The mix on this album is quite good – the bass guitar really cuts through heavily – but yet at times, when the band really opens up, that “over compressed shrill” that plagues so many current recordings cuts through. Marco’s drums are surprisingly subdued, and he seems to hold back more here than what we’ve heard on some of his work with Steven Wilson. It’s great, though, to hear his diversity on a track like “An Eye For An Eye For An Eye,” where there is a heavy infusion of jazz.

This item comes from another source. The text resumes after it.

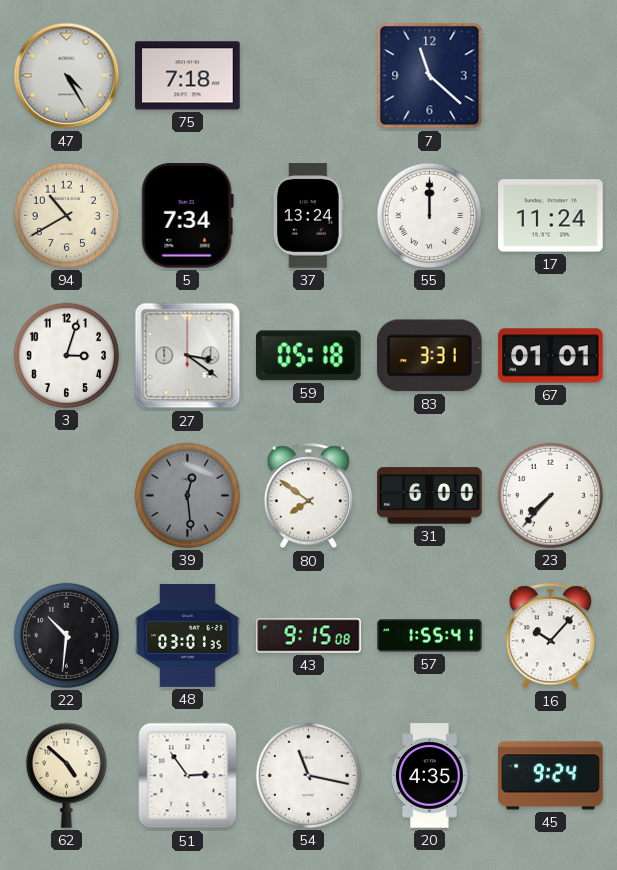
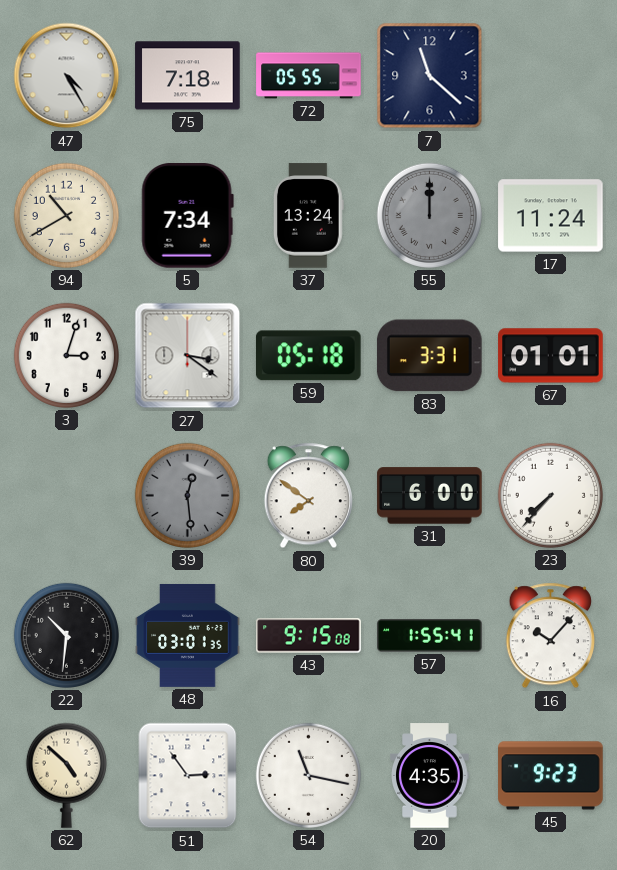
72: none -> 05:55
55 dial: white -> grey
45: 9:24 -> 9:23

The diversity here isn’t as overly impressive as I might have expected with this collection of musicians, but it is easy to categorize the music as really good. For me, on the first disc, the best three songs are actually the first 3 songs. “Ashes of Dawn” feels really good with some great keys – it’s a proggy track. “They Know My Name” has a more accessible, poppy vibe but it works really well. “The Void” is fantastic – very unique. But I feel like the McPherson tracks slow things down too much, for too long a period of time, making the last half of Disc 1 just a bit shy of totally engaging. I know many will prefer the 14 minute “Broken Cord” as a prog epic, but it just doesn’t engage me emotionally at the same level as those earlier tracks. As much as I like Casey’s voice, “The Hiding Of Truth” is too much of the same after what the previous few tracks have to offer. “The Roaring Silence” and “Time” (wonderful Mellotron!) are both prog juggernauts – both songs doing a nice job of showcasing not only the instrumental capabilities of these guys, but also the breadth of Gildenlow’s vocal palette. “Where Are You Going?” is a wonderfully trippy song with some cool vocal effects and great keyboards and has an almost Beatles-like quality (Sgt. Pepper). That harpsichord solo over top of Minnemann’s tom accents is outrageous, but it and the guitar solo which follows are brilliant. The lyrics are great too. Disc 2 closes out with the balladic “Denise,” a song which once again features Gildenlow’s toned-down, yet passionate catharsis.
In summary, this is a wonderful debut for these guys. I would have cut “The Hiding Of Truth,” edited down “Broken Cord” and then just put those 11 songs on one 65-70 minute release. But ah, you say, but does it really matter in the digital era? Fortunately, The Sea Within has offered up a very solid debut filled with music lovers of progressive music will find both worthy and enjoyable upon repeated listens.